Background information
- Born: 1945 Casablanca, French protectorate in Morocco
- Origin: Morocco
- Died: 23 October 1996 (aged 51) Rabat, Morocco
- Genres: Moroccan music, Opera
- Occupations: Singer, actor, musician
- Instrument: Oud
- Years active: 1963–1996
- Label: Polydor Records
- Website: www.mohamedelhayani.com

= Mohamed El Hayani =

Moroccan singer and actor

Mohamed El Hayani (محمد الحياني) (1945-1996) was a Moroccan singer, actor and musician (vocalist) specialized in the so-called Moroccan modern music.

==Early life==
El Hayani was born in Casablanca, Morocco in 1945. He spent his childhood in the neighborhood of Derb Sultan before moving to Agdal in Rabat, where he lived with his older sister Fatna, who was his first supporter. She was the one who helped him enroll at the National Conservatory of Music as soon as he discovered his passion for singing, a passion that emerged from his earliest childhood, leading him to abandon his studies at the primary level. At the Conservatory, El Hayyani was taught by experienced artists such as the composer Abdelkader Rachdi, who was very impressed by his voice.
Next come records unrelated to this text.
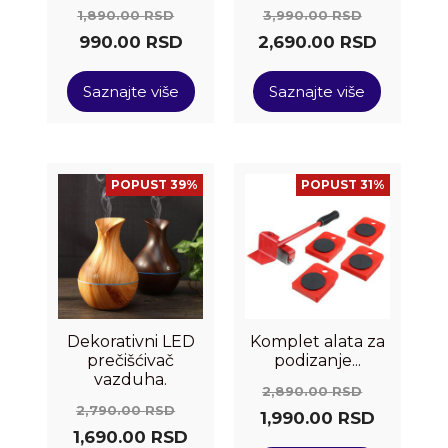
1,890.00
RSD
3,990.00
RSD
990.00
RSD
2,690.00
RSD
Saznajte više
Saznajte više
POPUST 39%
POPUST 31%
Dekorativni LED
Komplet alata za
prečišćivač
podizanje...
vazduha.
2,890.00
RSD
2,790.00
RSD
1,990.00
RSD
1,690.00
RSD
in the late 1960, El Hayani recorded his first song "Ya Oulidi" (my little son), before bewitching audiences through "Rahila" (female traveler), a mythic song composed by the late Abdessalam Amer and still as strongly present in Moroccan repertoire of music.
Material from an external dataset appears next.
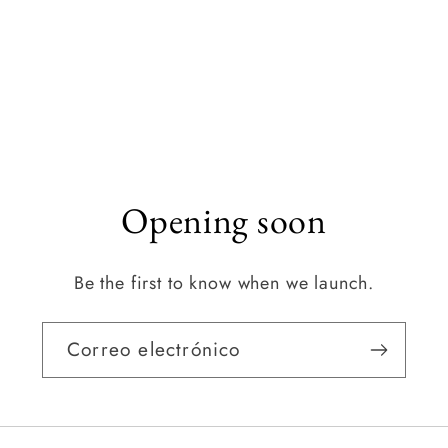
Opening soon
Be the first to know when we launch.
Correo electrónico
In 1982, El Hayani entered the cinema world starring alongside Hammadi Ammour and Habiba Medkouri in "Doumou3 Nadam" (tears of regret) directed by Hassan El Moufti. The film seduced a large audience.

El Hayani died October 23, 1996, at the age of 51. He left the Moroccan modern music scene as one of its pioneers.

==Discography==
During his career, Mohamed El Hayani recorded several songs notable in Morocco, including:
- Ya Sidi Ana 7or – يا سيدي أنا حر (Sir I am Free)
- Bard u skhun – بارد وسخون (Cold and Hot)
- Qtach Tghanni Ya qalbi – وقتاش تغني أ قلبي (When will you sing, my heart?)